Пленного увели в штаб полка, мы разошлись по огневым точкам и приготовились к отражению атаки. Ровно в 10.00 враг начал артиллерийскую подготовку. Она велась с какой-то особенной силой. Воспользовавшись сильным огнем своей артиллерии, вражеская пехота подползла к нашим траншеям на расстояние трехсот метров. Разрывные пули немецких автоматов врезались в бруствер наших траншей и рвались, осыпая нас мелкими осколками.
Здесь впервые я наблюдал то устрашающее действие, которое оказывали разрывные пули на многих бойцов. Орлов долго обшаривал свои карманы, сумку – что-то искал. Потом он подбежал к красноармейцу Изотову и попросил его дать ручную гранату. Изотов посмотрел на него и покачал головой, но Орлов настойчиво просил:
– Дай мне только одну гранату, больше не надо!
– Нет, оружие – это не закрутка табаку. Ищи в нишах.
Орлов подошел к командиру взвода Викторову и опять попросил гранату. Викторов удивленно посмотрел на растерянное лицо красноармейца:
– Ты что, рехнулся? Да у тебя их пять штук болтается на ремне!
Орлов опустил руку на гранаты и облегченно вздохнул. Да, растерялся товарищ! Однако он тут же отстегнул «лимонку»
[16] и, прижавшись к стенке траншеи, приготовился к бою.
К исходу третьего дня непрерывного боя противнику удалось оттеснить наши войска к городу Ропше. Завязались уличные бои. С наступлением ночи наш сильно поредевший 105-й стрелковый полк был выведен с передовых позиций на отдых и пополнение. Мы шли через Ропшу. Город был неузнаваем: улицы завалены кирпичом, обгорелые трубы возвышались над пепелищами сожженных домов, вокруг бродили исхудавшие собаки. Поломанные осколками бомб и снарядов сучья тополей и лип качались на ветру. Город опустел, мирные жители ушли в Ленинград.
На северной окраине города Ропши, возле пруда, я увидел сидящего с удочкой сутулого седого человека в старенькой стеганке. Мы на минуту задержались возле рыбака. В оцинкованном ведре, наполненном до половины водой, плавали три довольно крупных зеркальных карпа. Покусывая губы, старик с умными глазами, в которых застыли боль и скорбь, смотрел на наше грязное обмундирование, разбитую обувь.
– Возьмите себе, товарищи, эту рыбу, хорошая уха получится. В Ленинграде такой теперь нет, а я до вашего возвращения еще себе изловлю, их тут много водится.
Но взявший из ведра бьющего хвостом карпа красноармеец пустил его в воду, а сам, наклонив голову, пошел к дороге.

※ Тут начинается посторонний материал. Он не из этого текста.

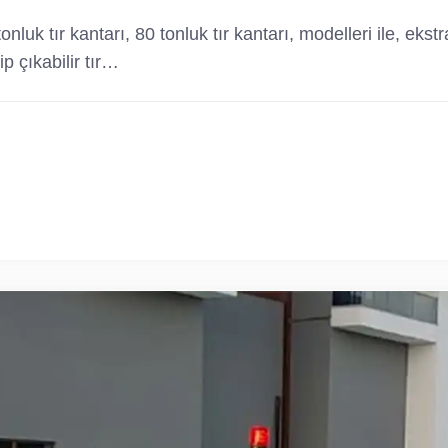
 tonluk tır kantarı, 80 tonluk tır kantarı, modelleri ile, ek
p çıkabilir tır…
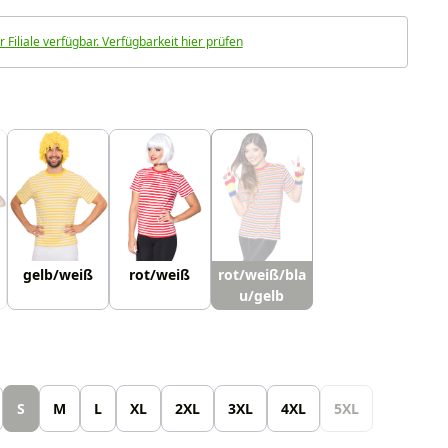
r Filiale verfügbar. Verfügbarkeit hier prüfen
uswählen
gelb/weiß
rot/weiß
rot/weiß/bla
u/gelb
len
S
M
L
XL
2XL
3XL
4XL
5XL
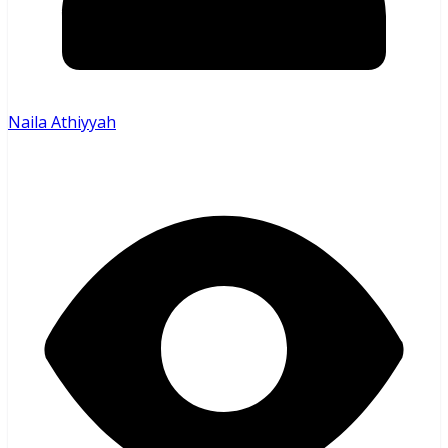
Naila Athiyyah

Слова рыбака: «В Ленинграде такой теперь нет» – били прямо в сердце бойца. Мы все еще отступали…
Когда начало светать, мы прошли в сторону от дороги, переправились через речку Шингарку и остановились на отдых в лесу вблизи селения Порожки. Трудно было поверить тишине, которая окружила нас. Лес еще сохранял ночную прохладу в этот утренний час, опьянял запахом хвои и смолы. Бойцы бросались на траву и сразу же засыпали. Где-то недалеко на опушке леса играла гармошка и громко пели песню женские голоса. Разобрать слова было трудно, но по мотиву мы снова узнали «Вставай, страна огромная». Ульянов и я расположились вблизи командного пункта роты, но уснуть не успели. К нам подошел сержант Акимов. Ульянов спросил его:
– Ты где пропадал?
Акимов лег с нами на траву, заложил руки за голову и долго лежал молча.

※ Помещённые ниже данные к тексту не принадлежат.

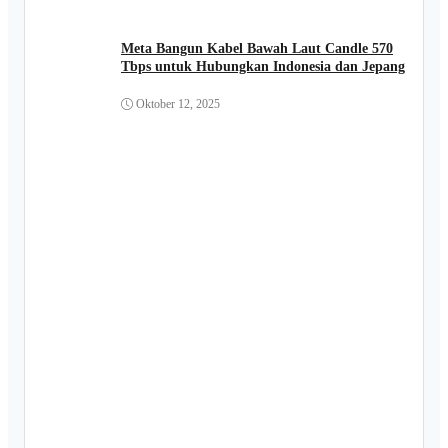
Meta Bangun Kabel Bawah Laut Candle 570
Tbps untuk Hubungkan Indonesia dan Jepang
Oktober 12, 2025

– Сеня, ты чего такой хмурый? – допытывался Ульянов.
– Будешь хмурый…
Акимов вдруг засмеялся:
– Слышите песню? Вот я там побывал. Думал, малинник, а оказалась крапива. Эх и попало же мне от наших ленинградок! Они копают там новые рубежи. Когда я подошел к ним, девушки собрались на опушке завтракать. Пригласили меня, конечно, поесть. Ну, я согласился, достал хлеб, банку консервов, стал их угощать. Вот тут-то и началось!.. Ох и крепко же они на нас злятся, что мы плохо воюем. Мол: «Мы, женщины, не боимся вражеских самолетов, они нас бомбят и обстреливают из пулеметов, а мы, значит, не прекращаем работы. Роем траншеи, строим доты и дзоты для вас, а вы бежите очертя голову, да куда бежите? В Ленинград!» И давай, и давай меня со всех сторон чесать и колошматить…

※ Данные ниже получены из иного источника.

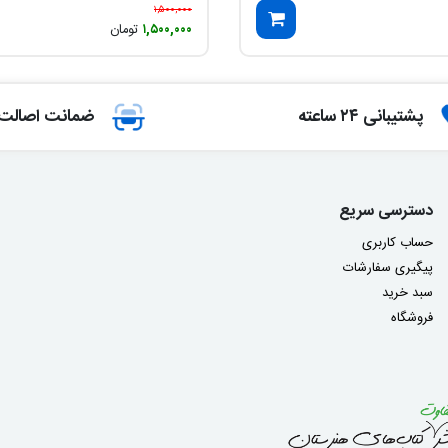
۱,۵۰۰,۰۰۰
۱,۵۰۰,۰۰۰
تومان
پشتیبانی ۲۴ ساعته
ضمانت اصالت ک
دسترسی سریع
حساب کاربری
پیگیری سفارشات
سبد خرید
فروشگاه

– Ну а ты что? – хмуро спросил Ульянов.
– Как «что»? Рта открыть не давали, а ты спрашиваешь, что я им ответил…
Решающее сражение
С восходом солнца Ульянов и я брились возле лесного ручейка. Мы брились тщательно, первый раз после тяжелого боя за Ропшу. У подножия бородатых елей сидели и лежали на траве вновь прибывшие на фронт красноармейцы. Они тихо разговаривали между собой, угощали друг друга еще домашней едой, прислушиваясь к каждому звуку в лесу.
Дядя Вася только что закончил чистить пулемет и подошел к новобранцам.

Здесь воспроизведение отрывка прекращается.